Why It Sucks To Be A Regulator Right Now Part 2

Furthermore, there are serious implications to simply banning people from accessing opportunities to trade/speculate/invest in markets, and that is, they never get to learn!
Because they never get to learn, they cannot acquire the skills needed to let their money work for them, which is the idea that the establishment so fervently sells to the masses.
This virtually guarantees that retail will lose their shirts in markets.
Think of the overly paranoid parent that wraps their kids in a germ free home environment. The kid’s immune system never has to fight, never learns, and thus never adapts. The kid steps out of the house… and bad things happen.
Same thing with people in markets; the best way to learn is to lose money. It is after all, a capitalistic society, and what is capitalism without the taking of risk?
Additionally, by locking retail out of risk taking, regulators are also locking them out of earning decent returns. Locking retail out on an arbitrary measure like net worth does not do them any favors because they never have the chance to access decent opportunities.

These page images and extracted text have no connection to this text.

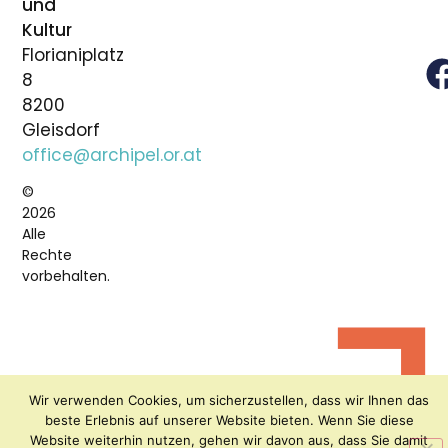
und
Kultur
Florianiplatz
8
8200
Gleisdorf
office@archipel.or.at
©
2026
Alle
Rechte
vorbehalten.
Wir verwenden Cookies, um sicherzustellen, dass wir Ihnen das
beste Erlebnis auf unserer Website bieten. Wenn Sie diese
Website weiterhin nutzen, gehen wir davon aus, dass Sie damit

Risk and return, are at the end of the day, two sides of the same coin.
On a systemic level, limiting retail to only certain parts of risk taking in capital markets means that retail wealth does not have as good an opportunity to grow.
This is a precursor to growing inequality as most retail folk do not earn enough in wages to be able to grow wealthy, much less to fund their own small business as a way to become wealthier.
In this sense, limiting retail access also means limiting their ability to better their social and economic conditions (from a monetary standpoint). But, what is a capitalistic society where less wealthy folk are prevented from becoming more wealthy on the basis that they are not already wealthy?
It’s a powder keg, that’s what.
Now stand in the shoes of regulators for a moment. On one hand you have a policy of disallowing retail from participating fully in capital markets, which is at best, poorly executed.
On the other, a raging retail mob egged on by factors entirely out of your control.
When the BubbleMania ends badly, because it always does, there will likely be a good chunk of retail investors (yes, those your policies were trying to protect) turning on you and accusing you of not protecting them more.
Also, the entirety of Capitol Hill will be making a sport of throwing you under the bus even though some of those same politicians fought for retail to continue trading the BubbleMania in the first place.
Oh irony of ironies, what can one do but weep?
It truly is a bad time to be a regulator.